Information Officer, Chief Risk Officer and Chief Executive Officer maintain an ongoing dialogue regarding emerging or potential cybersecurity risks that we face, particularly as a financial institution. The Company’s internal Risk Management Steering Committee also reports directly to the Audit Committee regarding our risk management initiatives. The Audit Committee also receives quarterly reports from the Risk Management Steering Committee, the Company’s Internal Audit department, and IT department in order to say informed on all aspects of cybersecurity risk affecting the Company.

Risk Management Personnel

Primary responsibility for assessing, monitoring and managing our cybersecurity risks rests with our Chief Information Security Officer, who has more than 20 years of cybersecurity experience working with large financial institutions and actively maintains multiple information security certifications. Additionally, our Chief Information Security Officer oversees our cybersecurity incident disclosure and communications. Our Chief Risk Officer separately chairs our Risk Management Steering Committee.

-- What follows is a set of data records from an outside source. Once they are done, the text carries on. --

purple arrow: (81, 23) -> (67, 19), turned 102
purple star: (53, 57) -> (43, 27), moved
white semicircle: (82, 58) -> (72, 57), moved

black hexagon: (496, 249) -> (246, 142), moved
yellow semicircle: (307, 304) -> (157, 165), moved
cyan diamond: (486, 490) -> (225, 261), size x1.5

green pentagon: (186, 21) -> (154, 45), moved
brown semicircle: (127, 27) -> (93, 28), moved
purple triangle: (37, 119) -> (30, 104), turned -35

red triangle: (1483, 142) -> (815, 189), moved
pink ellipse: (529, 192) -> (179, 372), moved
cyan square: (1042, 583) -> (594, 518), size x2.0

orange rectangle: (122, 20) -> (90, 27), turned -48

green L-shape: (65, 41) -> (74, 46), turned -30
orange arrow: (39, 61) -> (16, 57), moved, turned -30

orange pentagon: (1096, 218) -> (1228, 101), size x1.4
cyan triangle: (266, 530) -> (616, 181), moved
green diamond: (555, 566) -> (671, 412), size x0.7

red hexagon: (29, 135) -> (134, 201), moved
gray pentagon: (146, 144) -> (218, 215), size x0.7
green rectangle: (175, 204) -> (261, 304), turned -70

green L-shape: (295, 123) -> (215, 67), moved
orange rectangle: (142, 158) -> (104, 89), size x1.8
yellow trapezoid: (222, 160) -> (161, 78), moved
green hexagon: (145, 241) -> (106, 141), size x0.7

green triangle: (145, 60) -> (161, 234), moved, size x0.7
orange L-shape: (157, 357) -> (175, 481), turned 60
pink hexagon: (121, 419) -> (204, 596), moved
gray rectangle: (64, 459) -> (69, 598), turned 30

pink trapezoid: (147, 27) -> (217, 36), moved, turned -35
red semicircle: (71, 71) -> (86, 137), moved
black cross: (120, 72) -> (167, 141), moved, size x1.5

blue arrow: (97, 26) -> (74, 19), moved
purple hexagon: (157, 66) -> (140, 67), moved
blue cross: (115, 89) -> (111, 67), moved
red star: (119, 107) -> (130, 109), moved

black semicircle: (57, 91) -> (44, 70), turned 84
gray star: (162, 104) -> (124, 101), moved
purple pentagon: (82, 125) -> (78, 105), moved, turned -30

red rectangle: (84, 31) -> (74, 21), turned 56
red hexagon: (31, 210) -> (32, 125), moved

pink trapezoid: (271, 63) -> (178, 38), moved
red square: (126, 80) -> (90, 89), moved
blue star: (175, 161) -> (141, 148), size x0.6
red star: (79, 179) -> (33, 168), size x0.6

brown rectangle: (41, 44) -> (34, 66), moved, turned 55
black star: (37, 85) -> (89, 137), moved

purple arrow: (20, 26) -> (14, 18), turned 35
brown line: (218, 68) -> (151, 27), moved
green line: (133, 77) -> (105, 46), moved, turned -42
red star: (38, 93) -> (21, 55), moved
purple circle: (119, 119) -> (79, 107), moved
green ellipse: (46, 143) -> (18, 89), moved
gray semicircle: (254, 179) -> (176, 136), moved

Our Chief Risk Officer has served in her position since 2014 and is an accomplished banking professional with more than 40 years of experience in compliance and risk management.

Monitoring Cybersecurity Incidents

The Company monitors cybersecurity events using multiple methods. The Company’s 24/7 Security Operations Center (“SOC”) has the ability to detect and respond to threats in real time and is authorized to shut threats down before they can harm the organization. Additionally, the SOC periodically performs pro-active “threat hunts,” searching for potential indicators of compromise and bad actors on our network. Endpoint and network detection tools alert IT staff of security events that warrant further analysis. The Chief Information Security Officer is kept abreast of all active investigations. If an incident is identified, we attempt to contain the threat is immediately, such as if systems could be taken offline to stop the spread of an attack. Eradication of an attacker’s artifacts, such as user accounts and malicious code, would then be performed. The Company maintains Business Continuity and Disaster Recovery plans, processes, and technology to restore systems affected by a cybersecurity incident. The Chief Information Security Officer may determine that an incident has the potential to be materially relevant and would escalate that determination to the Cybersecurity Incident Disclosure Team comprised of the senior leaders, including the Chief Executive Officer, Chief Risk Officer, Chief Information Officer, Chief Financial Officer, outside counsel and other leaders and advisors of the Company. In addition, we maintain insurance that we believe is customary against certain insurable cybersecurity risks. However, certain aspects of cybersecurity risks are not insurable, and the availability, extent, and cost of coverage may limit our recourse to these sources of risk mitigation.

Reporting to Board of Directors

The Chief Information Security Officer, in his capacity as such, regularly reports to management and the Audit Committee on all aspects related to cybersecurity risks and incidents. This ensures that the highest levels of management are kept informed of our cybersecurity and the potential risks we face. In the event of certain cybersecurity matters which present increasing concern, our policies require escalating these cybersecurity and risk management decisions to the full Board.